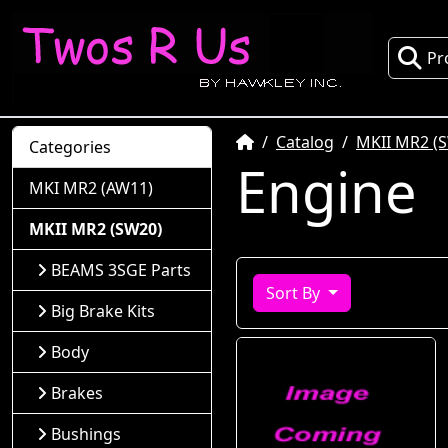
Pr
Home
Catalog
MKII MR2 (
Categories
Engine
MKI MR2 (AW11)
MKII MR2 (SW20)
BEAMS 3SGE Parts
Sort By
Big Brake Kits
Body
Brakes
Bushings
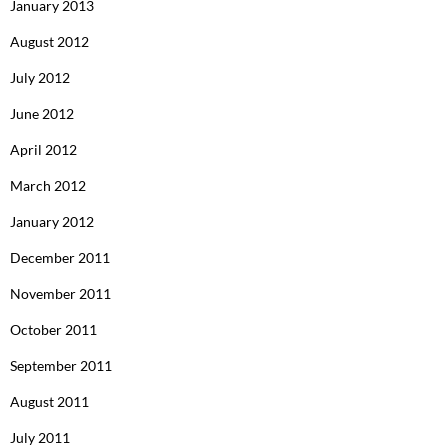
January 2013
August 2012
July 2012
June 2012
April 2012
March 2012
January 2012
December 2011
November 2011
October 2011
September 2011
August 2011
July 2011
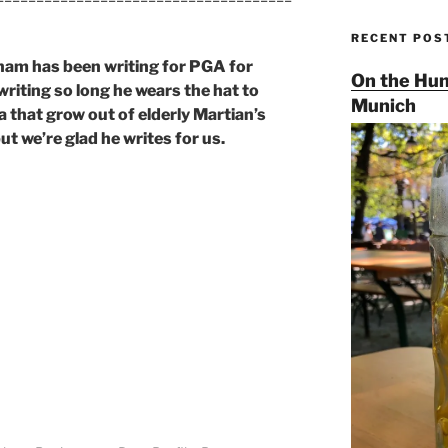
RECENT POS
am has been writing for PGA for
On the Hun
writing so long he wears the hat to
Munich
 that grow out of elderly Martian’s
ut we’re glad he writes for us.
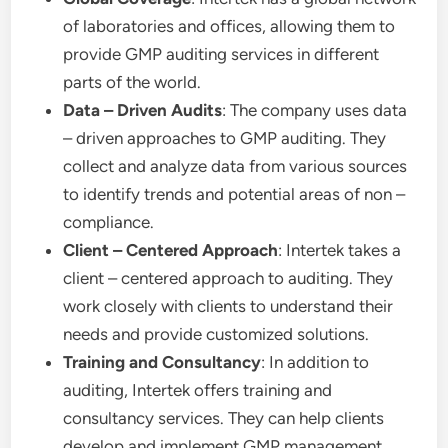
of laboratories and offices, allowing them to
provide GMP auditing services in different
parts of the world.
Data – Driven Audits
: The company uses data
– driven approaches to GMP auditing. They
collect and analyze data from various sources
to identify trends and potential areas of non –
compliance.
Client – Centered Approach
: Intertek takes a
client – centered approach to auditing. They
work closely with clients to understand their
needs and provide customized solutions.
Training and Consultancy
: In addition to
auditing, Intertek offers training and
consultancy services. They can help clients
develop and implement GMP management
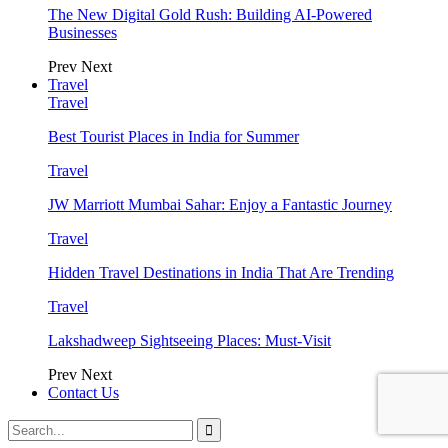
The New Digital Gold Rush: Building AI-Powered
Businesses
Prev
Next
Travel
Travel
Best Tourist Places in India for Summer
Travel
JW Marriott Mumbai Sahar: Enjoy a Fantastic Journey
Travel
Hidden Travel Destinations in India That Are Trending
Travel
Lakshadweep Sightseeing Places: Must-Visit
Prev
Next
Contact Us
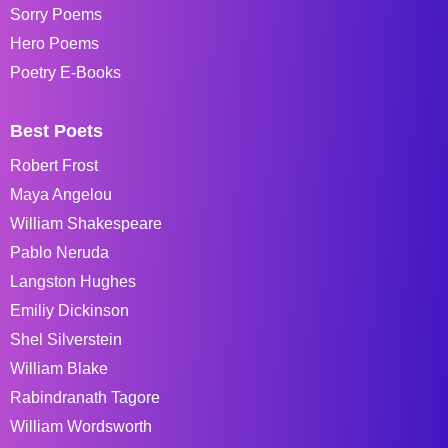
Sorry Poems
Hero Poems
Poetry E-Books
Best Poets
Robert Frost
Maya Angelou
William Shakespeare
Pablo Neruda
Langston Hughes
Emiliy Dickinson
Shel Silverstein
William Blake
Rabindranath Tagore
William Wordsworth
========
# EXERCISE PROMPT
Exact repetition of the data is needed, with no images retained.

# ANSWER
Pr
Home
Catalog
MKII MR2 (
Categories
Engine
MKI MR2 (AW11)
MKII MR2 (SW20)
BEAMS 3SGE Parts
Sort By
Big Brake Kits
Body
Brakes
Bushings
January 2013
August 2012
July 2012
June 2012
April 2012
March 2012
January 2012
December 2011
November 2011
October 2011
September 2011
August 2011
July 2011
RECENT POS
am has been writing for PGA for
On the Hun
writing so long he wears the hat to
Munich
 that grow out of elderly Martian’s
ut we’re glad he writes for us.
of laboratories and offices, allowing them to
provide GMP auditing services in different
parts of the world.
Data – Driven Audits
: The company uses data
– driven approaches to GMP auditing. They
collect and analyze data from various sources
to identify trends and potential areas of non –
compliance.
Client – Centered Approach
: Intertek takes a
client – centered approach to auditing. They
work closely with clients to understand their
needs and provide customized solutions.
Training and Consultancy
: In addition to
auditing, Intertek offers training and
consultancy services. They can help clients
develop and implement GMP management
The New Digital Gold Rush: Building AI-Powered
Businesses
Prev
Next
Travel
Travel
Best Tourist Places in India for Summer
Travel
JW Marriott Mumbai Sahar: Enjoy a Fantastic Journey
Travel
Hidden Travel Destinations in India That Are Trending
Travel
Lakshadweep Sightseeing Places: Must-Visit
Prev
Next
Contact Us
Sorry Poems
Hero Poems
Poetry E-Books
Best Poets
Robert Frost
Maya Angelou
William Shakespeare
Pablo Neruda
Langston Hughes
Emiliy Dickinson
Shel Silverstein
William Blake
Rabindranath Tagore
William Wordsworth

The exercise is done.